The protagonist of Friedrich Nietzsche's seminal work "Thus Spake Zarathustra" declares, "G-d is dead." But it was G-d, or at least nature, that had the final say in the matter.
A clever epigram puts the issue in stark relief.
Nietzsche: "G-d is dead."
G-d: "Nietzsche is dead."
Nietzsche predicted that the decline in traditional beliefs, such as the belief in G-d, would undermine the cultural foundations of morality and set mankind on an inevitable journey toward relativism and nihilism.
After Nietzsche's death, one of the great captains of that journey was Jacques Derrida, an Algerian-born French philosopher whose signal contribution to the relativistic effort was deconstruction, the theory that no ultimate truth or meaning can be found in a text or work of art.
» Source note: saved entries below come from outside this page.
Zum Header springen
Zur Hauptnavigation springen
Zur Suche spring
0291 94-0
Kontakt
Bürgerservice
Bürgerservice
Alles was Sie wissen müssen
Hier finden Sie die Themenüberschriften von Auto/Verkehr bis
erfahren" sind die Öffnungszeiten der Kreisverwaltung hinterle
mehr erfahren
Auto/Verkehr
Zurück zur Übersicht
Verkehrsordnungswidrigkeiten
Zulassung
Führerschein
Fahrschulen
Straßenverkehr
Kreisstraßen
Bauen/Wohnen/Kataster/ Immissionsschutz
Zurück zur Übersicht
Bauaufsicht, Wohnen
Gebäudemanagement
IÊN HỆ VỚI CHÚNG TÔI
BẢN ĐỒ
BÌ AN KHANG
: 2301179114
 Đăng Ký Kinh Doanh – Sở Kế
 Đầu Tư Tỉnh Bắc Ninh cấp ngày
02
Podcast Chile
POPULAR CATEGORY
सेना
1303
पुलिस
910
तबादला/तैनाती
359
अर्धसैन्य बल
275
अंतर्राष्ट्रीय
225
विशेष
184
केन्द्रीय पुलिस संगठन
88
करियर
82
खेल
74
Jacques Derrida is dead. Maybe.
The object here is not to make light of Derrida's death from a painful disease. Rather, it is to demonstrate how such transcendent events can be rendered meaningless by his own theory.
News reports suggest that Derrida succumbed to cancer this month in Paris. Yet those reports may have multiple meanings. Our traditional way of understanding an obituary may be based on false assumptions. The fact that reporters have declared Derrida to be dead may not mean that Derrida is, in fact, dead.
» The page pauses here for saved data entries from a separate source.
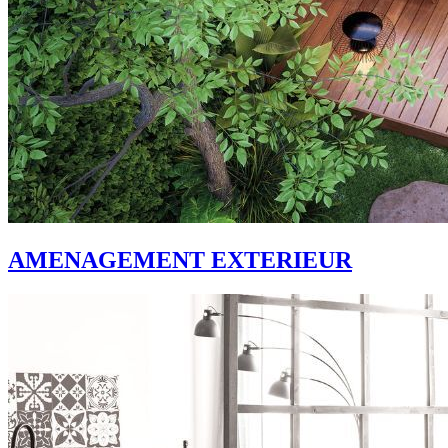
AMENAGEMENT EXTERIEUR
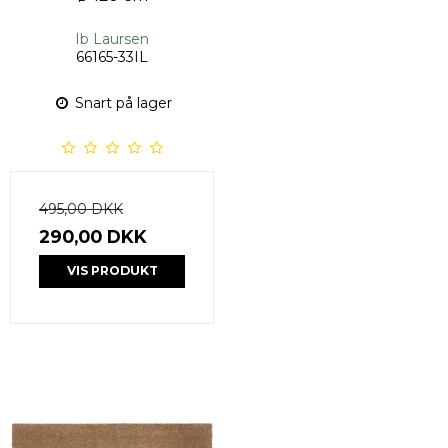
Ib Laursen
66165-33IL
Snart på lager
495,00 DKK
290,00 DKK
VIS PRODUKT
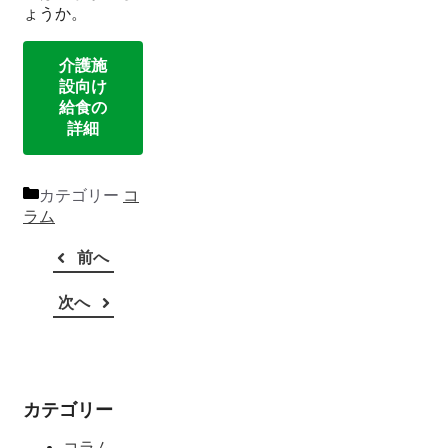
ょうか。
介護施
設向け
給食の
詳細
カテゴリー
コ
ラム
前へ
次へ
カテゴリー
コラム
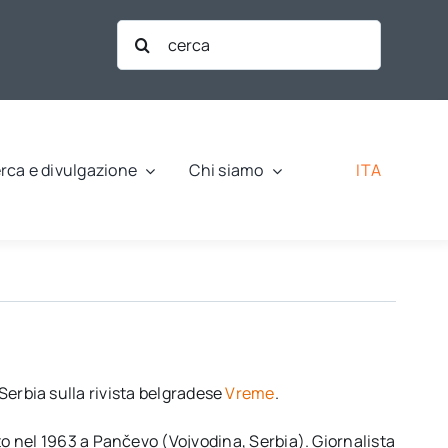
Cerca
per:
ITA
rca e divulgazione
Chi siamo
Serbia sulla rivista belgradese
Vreme
.
o nel 1963 a Pančevo (Vojvodina, Serbia). Giornalista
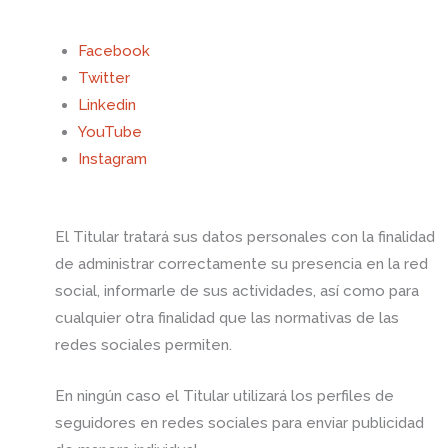
Facebook
Twitter
Linkedin
YouTube
Instagram
El Titular tratará sus datos personales con la finalidad
de administrar correctamente su presencia en la red
social, informarle de sus actividades, así como para
cualquier otra finalidad que las normativas de las
redes sociales permiten.
En ningún caso el Titular utilizará los perfiles de
seguidores en redes sociales para enviar publicidad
All this may sound like a nonsensical game of semantics to the average person. Which only demonstrates that the average person has more common sense than the great minds of academia seized by the whimsical notion that, for instance, when Thomas Jefferson wrote, "all men are created equal," he quite probably meant precisely the opposite.
Deconstruction has led to some fanciful efforts, stripping meaning from the likes of Plato and Shakespeare and adding it to indolent streams of free verse consciousness.
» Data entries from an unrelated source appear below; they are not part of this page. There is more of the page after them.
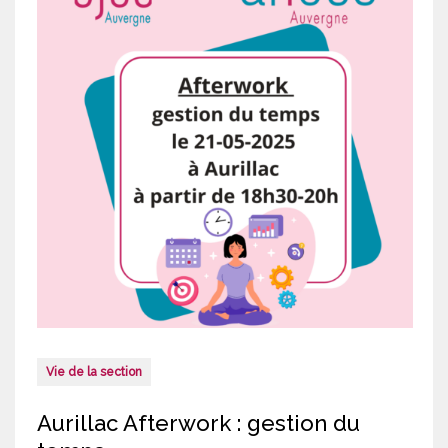
Vie de la section
Aurillac Afterwork : gestion du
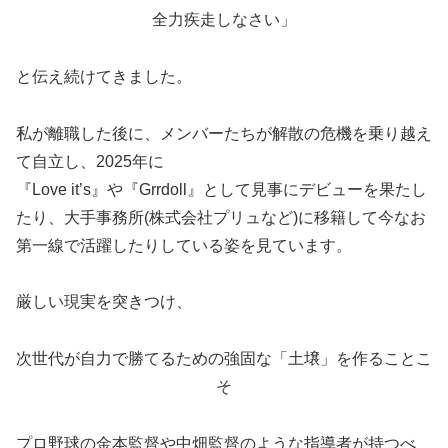
全力疾走しなさい」
と伝え続けてきました。
私が離職した後に、メンバーたちが解散の危機を乗り越え
て自立し、2025年に
『Love it’s』や『Grrdoll』として見事にデビューを果たし
たり、大手事務所(株式会社プリュなど)に移籍して今なお
第一線で活躍したりしている姿を見ています。
厳しい現実を突きつけ、
次世代が自力で勝てるための強固な「土壌」を作ることこ
そ
プロ野球の金本監督や中畑監督のような指導者が持つべ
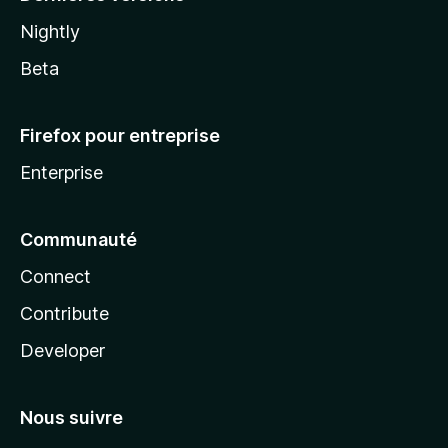
Nightly
Beta
Firefox pour entreprise
Enterprise
Communauté
Connect
Contribute
Developer
Nous suivre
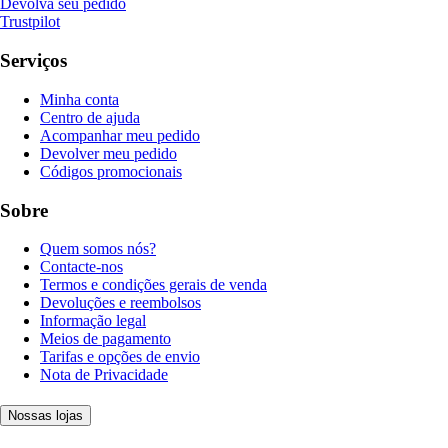
Devolva seu pedido
Trustpilot
Serviços
Minha conta
Centro de ajuda
Acompanhar meu pedido
Devolver meu pedido
Códigos promocionais
Sobre
Quem somos nós?
Contacte-nos
Termos e condições gerais de venda
Devoluções e reembolsos
Informação legal
Meios de pagamento
Tarifas e opções de envio
Nota de Privacidade
Nossas lojas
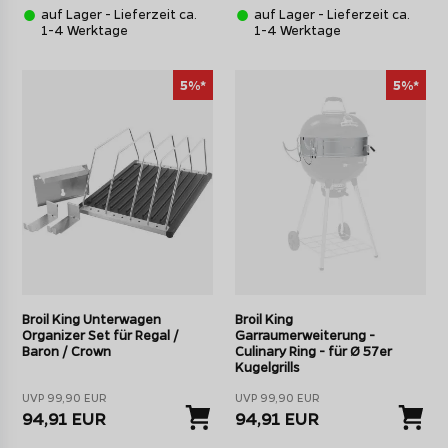
auf Lager - Lieferzeit ca.
auf Lager - Lieferzeit ca.
1-4 Werktage
1-4 Werktage
5%*
5%*
Broil King Unterwagen
Broil King
Organizer Set für Regal /
Garraumerweiterung -
Baron / Crown
Culinary Ring - für Ø 57er
Kugelgrills
UVP 99,90 EUR
UVP 99,90 EUR
94,91 EUR
94,91 EUR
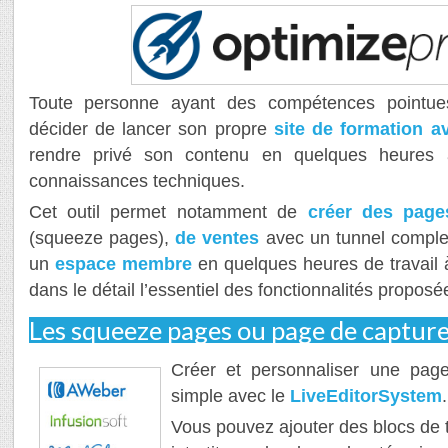
Toute personne ayant des compétences pointue
décider de lancer son propre
site de formation a
rendre privé son contenu en quelques heure
connaissances techniques.
Cet outil permet notamment de
créer des page
(squeeze pages),
de ventes
avec un tunnel complet
un
espace membre
en quelques heures de travail 
dans le détail l’essentiel des fonctionnalités propos
Les squeeze pages ou page de capture
Créer et personnaliser une page
simple avec le
LiveEditorSystem
.
Vous pouvez ajouter des blocs de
The prospect that one's own words could be meaningless was of particular interest to Paul de Man, a Yale University professor who was deconstruction's most ardent advocate in the United States. In 1987, four years after de Man's death, the rediscovery of pro-Nazi, pro-collaborationist and anti-Semitic articles de Man had written as a young man in Nazi-occupied Belgium created a deconstructive scandal.
That's the attraction, and the artifice, of deconstruction. On the one hand, it turns literature and literary criticism into an intellectual free-for-all where any notion, no matter how outlandish, has merit. In fact, the more outlandish, and the more peppered with sexual references and progressive political causes, the better.
On the other hand, it means as Derrida demonstrated in his defense of de Man that what you write or say ultimately has no meaning.
In 1996, physicist Alan Sokal set out to demonstrate the intellectual vacuousness of deconstruction by submitting an article intentionally devoid of any meaning to the journal Social Text. In writing "Transgressing the Boundaries: Toward a Transformative Hermeneutics of Quantum Gravity," he sought to test whether a serious academic journal would "publish an article liberally salted with nonsense if (a) it sounded good and (b) it flattered the editors' ideological preconceptions."
Sokal's opus sparkled with deconstructive-sounding gems: "These criteria, admirable as they are, are insufficient for a liberatory postmodern science: they liberate human beings from the tyranny of 'absolute truth' and 'objective reality,' but not necessarily from the tyranny of other human beings."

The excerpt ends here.